Quelimane – Foz do Rio do Bons Sinais
QUELIMANE: NASCE UMA ESPERANÇA
Caros leitores amigos:
Recordam-se de certo da MEMORIA DECIMA TERCEIRA e da história daqueles dois jovens amantes, Romeu e Julieta, que transportei naquela viagem de avião do Inhassoro para o Dondo e que, como então vos relatei, descobriam fascinados os encantos do seu grande amor.
Entretanto nas nossas instalações dos Táxis Aéreos (TAM) no aeroporto da Manga, os dias sucediam-se tranquilos no ramerrão da nossa actividade, em que os voos solicitados se cumpriam como uma regularidade a que já havíamos habituado os nossos clientes e amigos.
Certa manhã, mal acabáramos de abrir a porta do escritório quando a calmaria usual foi alterada pelo toque insistente da campainha do telefone que nos ligava directamente ao serviço do despacho do aeroporto. Tratava-se de um pedido urgente de um voo com destino a Quelimane para evacuar para o hospital da Beira, uma parturiente cujo trabalho de parto fora inesperadamente interrompido!
Segundo nos informaram, a criança que se preparava para fazer a sua aparição neste mundo que vinha partilhando com a mãe nos nove meses em que habitara o ventre materno, resolveu, por uma qualquer razão que não nos souberam explicar, adiar a sua aparição.
Porque não tinha qualquer voo previsto na agenda dos serviços para esse dia, fui eu o indigitado para a sua realização.
Como acontecia nestes fretamentos solicitados sem hora ajustada, cheguei adiantado a Quelimane, aguardando por isso na placa de estacionamento junto à velha aerogare do aeródromo, a chegada dos meus passageiros.
Não tive de esperar muito tempo porque pouco depois, surgiu uma ambulância que chegou apressada, transportando no seu interior demasiado acanhado para acolher tanta gente de uma só vez, a parturiente, o médico e o marido que não conseguia disfarçar uma enorme ansiedade.
Tratava-se de um jovem casal.
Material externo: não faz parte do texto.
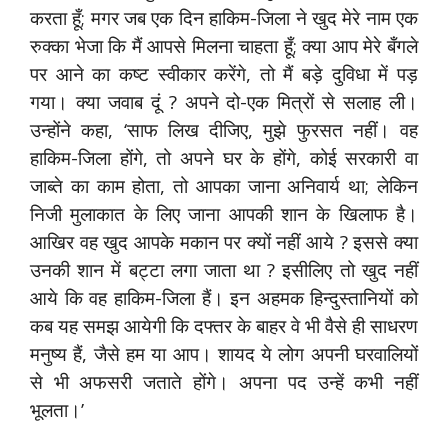
करता हूँ; मगर जब एक दिन हाकिम-जिला ने खुद मेरे नाम एक
रुक्का भेजा कि मैं आपसे मिलना चाहता हूँ; क्या आप मेरे बँगले
पर आने का कष्ट स्वीकार करेंगे, तो मैं बड़े दुविधा में पड़
गया। क्या जवाब दूं ? अपने दो-एक मित्रों से सलाह ली।
उन्होंने कहा, ‘साफ लिख दीजिए, मुझे फुरसत नहीं। वह
हाकिम-जिला होंगे, तो अपने घर के होंगे, कोई सरकारी वा
जाब्ते का काम होता, तो आपका जाना अनिवार्य था; लेकिन
निजी मुलाकात के लिए जाना आपकी शान के खिलाफ है।
आखिर वह खुद आपके मकान पर क्यों नहीं आये ? इससे क्या
उनकी शान में बट्टा लगा जाता था ? इसीलिए तो खुद नहीं
आये कि वह हाकिम-जिला हैं। इन अहमक हिन्दुस्तानियों को
कब यह समझ आयेगी कि दफ्तर के बाहर वे भी वैसे ही साधरण
मनुष्य हैं, जैसे हम या आप। शायद ये लोग अपनी घरवालियों
से भी अफसरी जताते होंगे। अपना पद उन्हें कभी नहीं
भूलता।’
Ele, funcionário da Madal uma sociedade concessionária de uma extensa plantação de chá, que se estendia pela encosta sul do monte Mabú junto à vila de Tacuane, na província da Zambézia. Ela, dona de casa, cuidando de uma pequena moradia cedida pela empresa, com a ajuda de dois empregados negros, um mainato e um moleque para os pequenos trabalhos, escolhidos entre os mais jovens dos “contratados” da Madal.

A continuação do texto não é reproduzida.